Chip maker Broadcom (AVGO) stock jumped over 2% on November 19 after a Wall Street analyst upgraded it. Morgan Stanley raised its price target and recommendations on the stock, fueling its rise. The stock reached a new 52-week high of $325.67 on the day and settled at $317.70. At this closing price, Broadcom’s market cap was $126.02 billion. Year-to-date, it was up about 26.1%.
Broadcom stock gets an upgrade
On the day, Morgan Stanley picked Broadcom as its new favorite stock in the chip space. As per CNBC, Morgan Stanley analyst Craig Hettenbach raised his rating on Broadcom to “overweight” from “equal weight.” Hettenbach also increased the stock’s 12-month price target to $367 from $298. This new target implies a 15.5% upside from its November 19 closing price.
The analyst told clients that Broadcom stock was a buying opportunity, according to the CNBC report. Should investors consider buying the stock at its current level? Let’s take a look at how the company is performing and examine Morgan Stanley’s analysis.
Morgan Stanley’s view on Broadcom
Morgan Stanley has told its clients that it foresees strong demand for Broadcom’s software offerings in the coming quarters. As cited in a report by TheStreet, Hettenbach has “increased confidence” in the company’s strategy of diversifying its business. He believes that Broadcom is “well positioned in the Data Era.” According to Morgan Stanley, Broadcom “can build on its leadership position in semis while leveraging its strong [free cash flow] to diversify into software.”
The company’s recent acquisitions, including Symantec’s enterprise software business, have impressed Hettenbach. In August, Broadcom said it planned to acquire Symantec’s enterprise security business for $10.7 billion. It expects the enterprise acquisition deal to close by the end of January after getting regulatory approval. In early July, it had intended to buy the whole of Symantec for around $14.5 billion, but the deal fell apart. Last year, it purchased software company CA Technologies for $19 billion.

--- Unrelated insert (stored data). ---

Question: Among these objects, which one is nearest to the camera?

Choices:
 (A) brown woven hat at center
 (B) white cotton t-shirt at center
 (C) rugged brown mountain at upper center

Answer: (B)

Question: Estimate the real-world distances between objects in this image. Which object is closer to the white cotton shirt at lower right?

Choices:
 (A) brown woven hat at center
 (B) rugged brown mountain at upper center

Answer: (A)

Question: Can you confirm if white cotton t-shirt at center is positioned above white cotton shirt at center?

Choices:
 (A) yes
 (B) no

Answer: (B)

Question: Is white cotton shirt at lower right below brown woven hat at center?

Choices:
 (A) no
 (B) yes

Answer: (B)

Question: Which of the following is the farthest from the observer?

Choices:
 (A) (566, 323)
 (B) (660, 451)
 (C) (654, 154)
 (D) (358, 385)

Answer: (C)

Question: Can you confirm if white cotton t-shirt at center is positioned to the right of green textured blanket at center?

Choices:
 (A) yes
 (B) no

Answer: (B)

The acquisition of Symantec’s enterprise business should boost Broadcom’s revenue and generate cost synergies. However, it will also likely add to the company’s debt burden. Nevertheless, Hettenbach believes that the concerns related to the Symantec deal are overblown, per CNBC. He also believes that the company’s risk profile is “significantly more compelling than our broader semis coverage,” according to TheStreet. However, the analyst justifies the premium multiple as Broadcom’s having a profitable business and diverse business segments.
Overall, analysts are mostly positive on Broadcom. Of the 33 analysts tracking its stock, around 67% suggest “buys,” while 33% suggest “holds.” No analysts covering Broadcom stock suggest “sells.” Their mean price target of $323.30 implies a 1.8% upside from its November 19 closing price. Its median target price was $322.00 on November 19.
Broadcom stock closed 13.3%, 24.6%, and 25.2% above its 20-day, 50-day, and 100-day moving averages of $303.09, $291.02, and $287.48, respectively, on November 19. Its price is higher than its moving averages, so its trend is an upward one.
Broadcom’s 14-day relative strength index score of 67.22 indicates the stock is nearing the “overbought” zone. A stock is in “overbought” territory when its RSI level rises above 70. Broadcom’s upper, middle, and lower Bollinger Band levels are $327.46, $303.09, and $278.72, respectively. The stock closed near its upper Bollinger Band level yesterday, indicating that it was overbought.
Technical levels indicate that the stock is already in “overbought” territory at its current level. It could rise even further if the US-China trade deal happens.